▶ **Stored entries**
================

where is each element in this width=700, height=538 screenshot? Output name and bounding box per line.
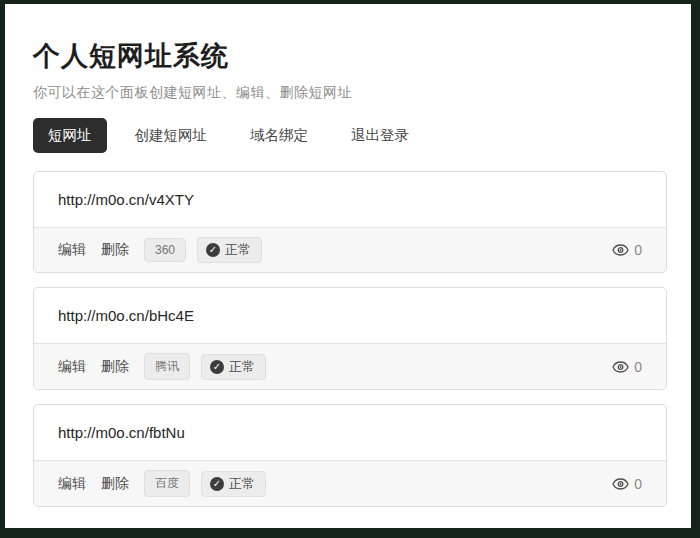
views-count: 0 (634, 359, 642, 375)
card-footer: 编辑 删除 腾讯 ✓ 正常 (34, 343, 666, 389)
short-url-card: http://m0o.cn/bHc4E 编辑 删除 腾讯 ✓ 正常 (33, 287, 667, 390)
page-title: 个人短网址系统 (33, 38, 667, 74)
short-url-card: http://m0o.cn/fbtNu 编辑 删除 百度 ✓ 正常 (33, 404, 667, 507)
edit-button[interactable]: 编辑 (58, 241, 86, 259)
source-badge: 腾讯 (144, 353, 190, 380)
delete-button[interactable]: 删除 (101, 241, 129, 259)
views-counter: 0 (612, 476, 642, 492)
eye-icon (612, 361, 629, 373)
delete-button[interactable]: 删除 (101, 475, 129, 493)
tab-logout[interactable]: 退出登录 (336, 118, 424, 153)
status-label: 正常 (229, 358, 255, 376)
short-url-link[interactable]: http://m0o.cn/fbtNu (58, 424, 185, 441)
short-url-link[interactable]: http://m0o.cn/v4XTY (58, 191, 194, 208)
card-footer: 编辑 删除 百度 ✓ 正常 (34, 460, 666, 506)
status-label: 正常 (225, 241, 251, 259)
status-label: 正常 (229, 475, 255, 493)
views-counter: 0 (612, 242, 642, 258)
source-badge: 360 (144, 238, 186, 262)
short-url-list: http://m0o.cn/v4XTY 编辑 删除 360 ✓ 正常 (33, 171, 667, 507)
views-count: 0 (634, 476, 642, 492)
tab-domain-binding[interactable]: 域名绑定 (235, 118, 323, 153)
card-body: http://m0o.cn/fbtNu (34, 405, 666, 460)
status-badge: ✓ 正常 (197, 237, 262, 263)
edit-button[interactable]: 编辑 (58, 358, 86, 376)
views-counter: 0 (612, 359, 642, 375)
edit-button[interactable]: 编辑 (58, 475, 86, 493)
delete-button[interactable]: 删除 (101, 358, 129, 376)
status-badge: ✓ 正常 (201, 471, 266, 497)
check-circle-icon: ✓ (210, 360, 224, 374)
source-badge: 百度 (144, 470, 190, 497)
views-count: 0 (634, 242, 642, 258)
tab-create-short-url[interactable]: 创建短网址 (120, 118, 223, 153)
short-url-card: http://m0o.cn/v4XTY 编辑 删除 360 ✓ 正常 (33, 171, 667, 273)
card-body: http://m0o.cn/v4XTY (34, 172, 666, 227)
page-subtitle: 你可以在这个面板创建短网址、编辑、删除短网址 (33, 84, 667, 102)
card-body: http://m0o.cn/bHc4E (34, 288, 666, 343)
check-circle-icon: ✓ (206, 243, 220, 257)
short-url-link[interactable]: http://m0o.cn/bHc4E (58, 307, 194, 324)
status-badge: ✓ 正常 (201, 354, 266, 380)
check-circle-icon: ✓ (210, 477, 224, 491)
nav-tabs: 短网址 创建短网址 域名绑定 退出登录 (33, 118, 667, 153)
page-content: 个人短网址系统 你可以在这个面板创建短网址、编辑、删除短网址 短网址 创建短网址… (5, 4, 691, 507)
card-footer: 编辑 删除 360 ✓ 正常 (34, 227, 666, 272)
tab-short-urls[interactable]: 短网址 (33, 118, 107, 153)
window-frame: 个人短网址系统 你可以在这个面板创建短网址、编辑、删除短网址 短网址 创建短网址… (0, 0, 700, 538)
eye-icon (612, 478, 629, 490)
eye-icon (612, 244, 629, 256)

================

▶ **WHAT TO WORK ON**
Every line of the data above is to be set down word for word, with the pictures left out.

▶ **ANSWER TO THE EXERCISE**
where is each element in this width=700, height=538 screenshot? Output name and bounding box per line.
views-count: 0 (634, 359, 642, 375)
card-footer: 编辑 删除 腾讯 ✓ 正常 (34, 343, 666, 389)
short-url-card: http://m0o.cn/bHc4E 编辑 删除 腾讯 ✓ 正常 (33, 287, 667, 390)
page-title: 个人短网址系统 (33, 38, 667, 74)
short-url-card: http://m0o.cn/fbtNu 编辑 删除 百度 ✓ 正常 (33, 404, 667, 507)
edit-button[interactable]: 编辑 (58, 241, 86, 259)
source-badge: 腾讯 (144, 353, 190, 380)
delete-button[interactable]: 删除 (101, 241, 129, 259)
views-counter: 0 (612, 476, 642, 492)
eye-icon (612, 361, 629, 373)
delete-button[interactable]: 删除 (101, 475, 129, 493)
tab-logout[interactable]: 退出登录 (336, 118, 424, 153)
status-label: 正常 (229, 358, 255, 376)
short-url-link[interactable]: http://m0o.cn/fbtNu (58, 424, 185, 441)
short-url-link[interactable]: http://m0o.cn/v4XTY (58, 191, 194, 208)
card-footer: 编辑 删除 百度 ✓ 正常 (34, 460, 666, 506)
status-label: 正常 (225, 241, 251, 259)
status-label: 正常 (229, 475, 255, 493)
views-counter: 0 (612, 242, 642, 258)
source-badge: 360 (144, 238, 186, 262)
short-url-list: http://m0o.cn/v4XTY 编辑 删除 360 ✓ 正常 (33, 171, 667, 507)
views-count: 0 (634, 476, 642, 492)
tab-domain-binding[interactable]: 域名绑定 (235, 118, 323, 153)
card-body: http://m0o.cn/fbtNu (34, 405, 666, 460)
status-badge: ✓ 正常 (197, 237, 262, 263)
edit-button[interactable]: 编辑 (58, 358, 86, 376)
views-counter: 0 (612, 359, 642, 375)
edit-button[interactable]: 编辑 (58, 475, 86, 493)
delete-button[interactable]: 删除 (101, 358, 129, 376)
status-badge: ✓ 正常 (201, 471, 266, 497)
check-circle-icon: ✓ (210, 360, 224, 374)
source-badge: 百度 (144, 470, 190, 497)
views-count: 0 (634, 242, 642, 258)
tab-create-short-url[interactable]: 创建短网址 (120, 118, 223, 153)
short-url-card: http://m0o.cn/v4XTY 编辑 删除 360 ✓ 正常 (33, 171, 667, 273)
card-body: http://m0o.cn/v4XTY (34, 172, 666, 227)
page-subtitle: 你可以在这个面板创建短网址、编辑、删除短网址 (33, 84, 667, 102)
card-body: http://m0o.cn/bHc4E (34, 288, 666, 343)
check-circle-icon: ✓ (206, 243, 220, 257)
short-url-link[interactable]: http://m0o.cn/bHc4E (58, 307, 194, 324)
status-badge: ✓ 正常 (201, 354, 266, 380)
check-circle-icon: ✓ (210, 477, 224, 491)
nav-tabs: 短网址 创建短网址 域名绑定 退出登录 (33, 118, 667, 153)
page-content: 个人短网址系统 你可以在这个面板创建短网址、编辑、删除短网址 短网址 创建短网址… (5, 4, 691, 507)
card-footer: 编辑 删除 360 ✓ 正常 (34, 227, 666, 272)
tab-short-urls[interactable]: 短网址 (33, 118, 107, 153)
window-frame: 个人短网址系统 你可以在这个面板创建短网址、编辑、删除短网址 短网址 创建短网址… (0, 0, 700, 538)
eye-icon (612, 478, 629, 490)
eye-icon (612, 244, 629, 256)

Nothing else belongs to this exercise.